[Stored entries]
-=-=-=-=-

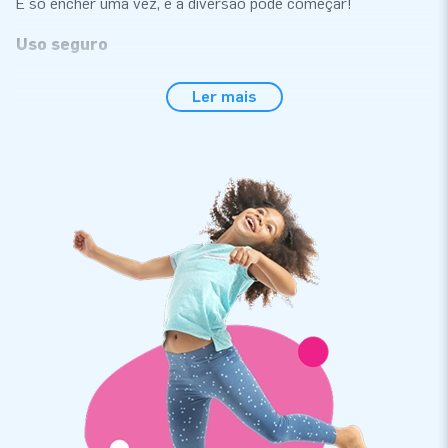
É só encher uma vez, e a diversão pode começar!
Uso seguro
A JB desenha e fabrica atracções seguras para todos os
Ler mais
públicos. Todos os nossos produtos aquáticos estão
certificados conforme a normativa europeia em matéria de
segurança e qualidade NEN-EN 15649:2009. Portanto,
qualquer atracção aquática é fornecida com um certificado
de inspecção reconhecido, um livro de registro, um manual de
Utilizador, assim como com um manómetro Bravo para
assegurar a pressão de ar correcta. É necessário prender o
material de fixação aos pontos de fixação para que o produto
permaneça no sítio e no se aproxime demasiado aos demais
objectos na água. Pensámos em tudo o que é necessário
para uma experiência incrível.
Vulcanização por alta frequência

-=-=-=-=-

### What you have to do
Your reply should consist of the data, transcribed exactly, and should hold no pictures.

### Answer section
É só encher uma vez, e a diversão pode começar!
Uso seguro
A JB desenha e fabrica atracções seguras para todos os
Ler mais
públicos. Todos os nossos produtos aquáticos estão
certificados conforme a normativa europeia em matéria de
segurança e qualidade NEN-EN 15649:2009. Portanto,
qualquer atracção aquática é fornecida com um certificado
de inspecção reconhecido, um livro de registro, um manual de
Utilizador, assim como com um manómetro Bravo para
assegurar a pressão de ar correcta. É necessário prender o
material de fixação aos pontos de fixação para que o produto
permaneça no sítio e no se aproxime demasiado aos demais
objectos na água. Pensámos em tudo o que é necessário
para uma experiência incrível.
Vulcanização por alta frequência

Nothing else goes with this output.